October Horror Movie Challenge, Day 31!
I probably don't have to summarize this one for any of my parishioners, but in the interest of keeping good form, here goes: after laying a wreath on their father's grave, siblings Barbara (Judith O'Dea) and Johnny (Russell Streiner) are attacked by a shambling, murderous lunatic. Johnny is killed in the struggle, and Barbara flees to a nearby farmhouse, whose sole occupant is a partially devoured corpse. Soon she is joined by Ben (Duane Jones), a take-charge kinda guy who is fleeing from a horde of similarly murderous shamblers. They discover another group of refugees in the cellar of the house--lovebirds Tom and Judy (Keith Wayne and Judith Ridley), bickering married couple Helen and Harry Cooper (Marilyn Eastman and Karl Hardman), and the Coopers' injured daughter Karen (Kyra Schon). News reports inform them that what's outside are worse than murderers--incredibly, the unburied dead are coming back to life to kill and eat the living! As the group of would-be survivors tries to find a way out, tensions mount between them and the zombie horde grows larger and hungrier...

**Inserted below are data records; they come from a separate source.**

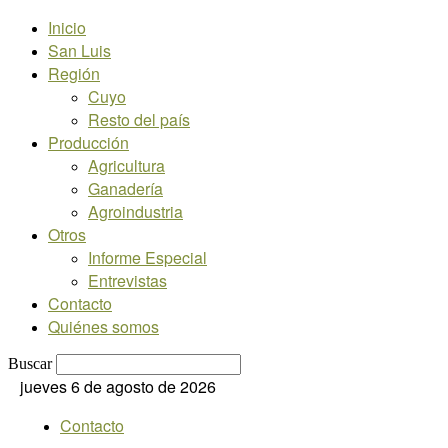
Inicio
San Luis
Región
Cuyo
Resto del país
Producción
Agricultura
Ganadería
Agroindustria
Otros
Informe Especial
Entrevistas
Contacto
Quiénes somos
Buscar
jueves 6 de agosto de 2026
Contacto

Rewatching Night of the Living Dead (1968) for the who-knows-what-numberth time, I was struck as I always am by how near-perfectly paced the film is. There's little to no drag, and from the opening scene in the cemetery to the well-known shock ending, the movie hums along like clockwork--with a very tightly wound spring. Every scene has a purpose and pushes the film forward, gaining momentum as it goes. The characters behave believably, doing what anyone would do in a similar apocalyptic situation; even Barbara's paralytic shock and Harry's angry assholery are understandable and relatable. And Romero's zombies are slow, implacable, and overwhelming, setting the standard for flesh-eating ghouls that continues to hold today.
Suspenseful, thrilling, and still scary after all these years, Night of the Living Dead is the perfect Halloween rewatch, and a great way to cap off my 31 days of horror movies. 3+ thumbs, of course.